Les résidents du foyer Bara, qui avaient dénoncé leurs conditions de vie, ont été déplacés dans les anciens locaux de l’Agence nationale pour la formation professionnelle des adultes, ce mercredi matin.

Les résidents du foyer de travailleurs migrants Bara à Montreuil sont ce mercredi matin en train de s’installer, dans la même ville, dans les locaux vacants de l’Afpa (Agence nationale pour la formation professionnelle des adultes), propriété de l’État.
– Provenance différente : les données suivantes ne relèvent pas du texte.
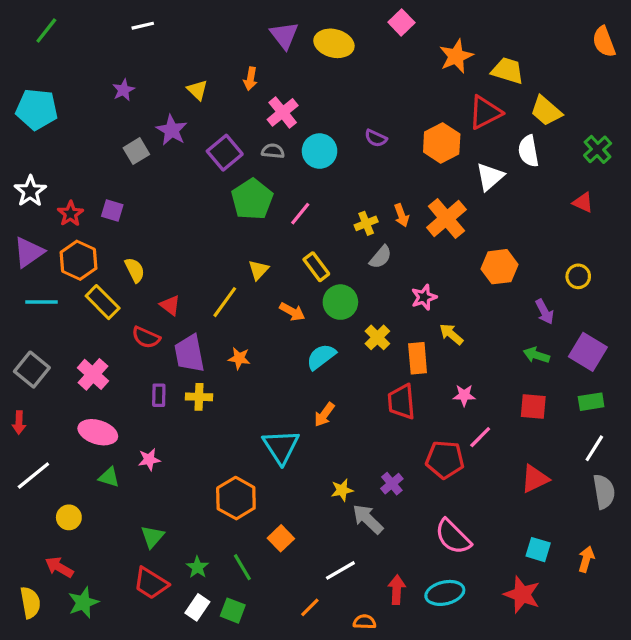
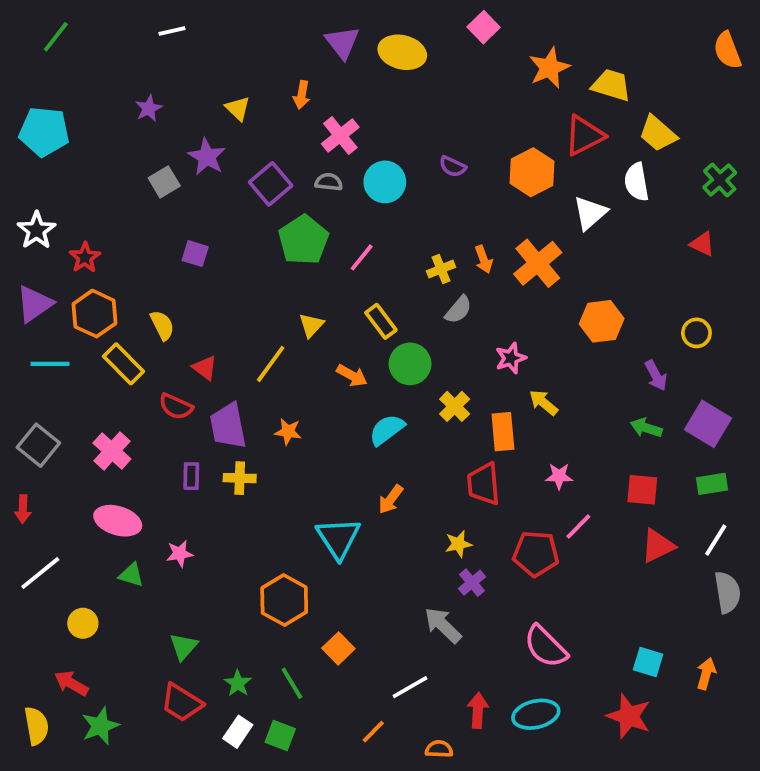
purple square: (112, 210) -> (195, 254), moved
red triangle: (535, 479) -> (658, 546), moved
yellow star: (342, 490) -> (458, 544), moved

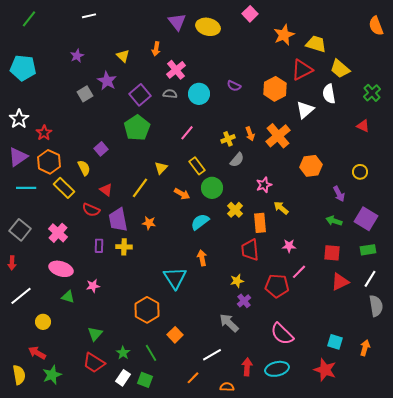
green pentagon: (304, 240) -> (137, 128), moved
purple square: (195, 254) -> (101, 149), moved, turned 32
orange arrow: (391, 499) -> (202, 258), turned 133

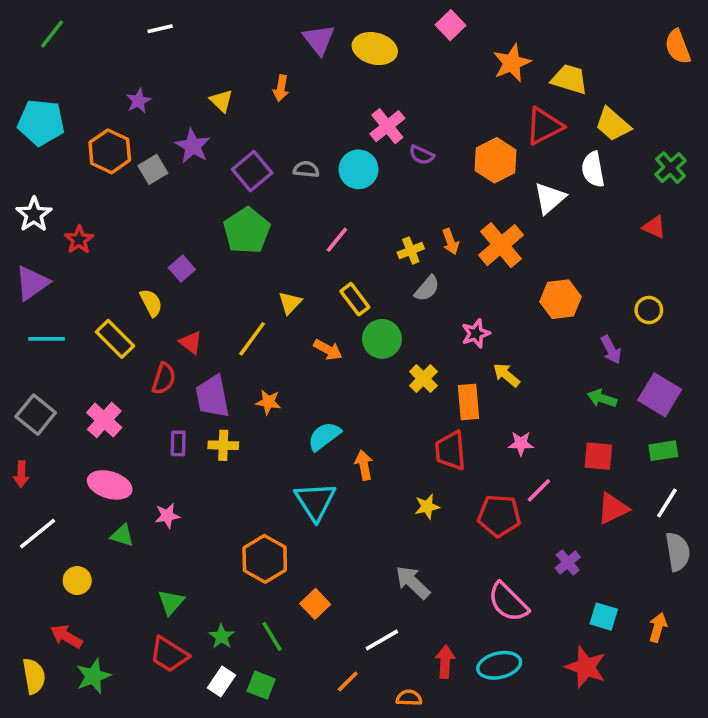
pink cross: (176, 70) -> (387, 126), moved
orange hexagon: (49, 162) -> (110, 151), moved
red semicircle: (91, 210) -> (164, 379), turned -96
cyan semicircle: (200, 222) -> (324, 436), moved
purple cross: (244, 301) -> (568, 562), moved

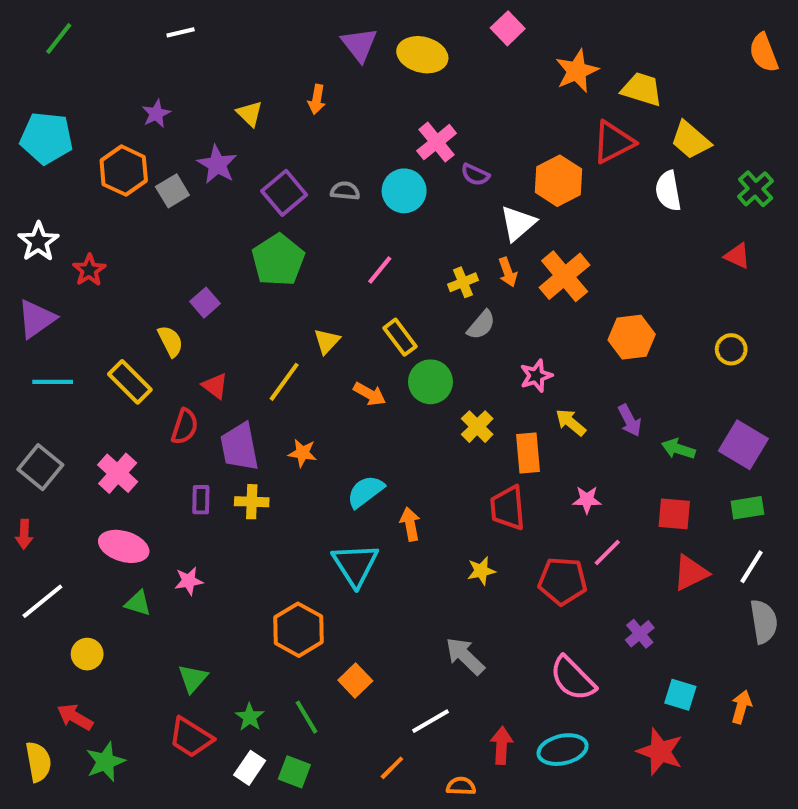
white triangle: (550, 198) -> (518, 223), moved
purple arrow: (611, 350) -> (630, 420), moved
Patrice Bessac, le maire PCF de la commune, a réquisitionné ce mercredi matin à 5h45 les 1 500 m2 de ces locaux situés 13 place du Général de Gaulle. Vendredi matin, l’édile avait pris un arrêté « d’extrême urgence pour risque grave de sécurité » rendant le foyer Bara, rue Bara, officiellement inhabitable. Samedi 15 septembre, les résidents avaient organisé une journée portes ouvertes pour dénoncer leurs conditions de vie (fuites d’eau, sanitaires cassés, etc.).

Aucun site défini pour reloger les migrants
En 2013, un protocole signé avec la ministre du Logement de l’époque, Cécile Duflot, prévoyait pourtant la destruction et reconstruction complète du site abritant en 2018 plus de 250 personnes. Cette opération nécessiterait le relogement temporaire des locataires, mais pour l’instant aucun site n’a été défini.

La mairie avait proposé de les reloger dans les locaux de l’Afpa, mais l’État lui avait opposé une fin de non-recevoir. Le site devant notamment accueillir le nouveau tribunal administratif de Montreuil.

Mardi soir, le maire a été reçu par le préfet à ce sujet. « On lui a signifié que la situation ne serait pas réglée avant plusieurs mois, il a donc décidé de réquisitionner les locaux et a prévenu la préfecture dans la foulée », indique l’entourage de l’élu.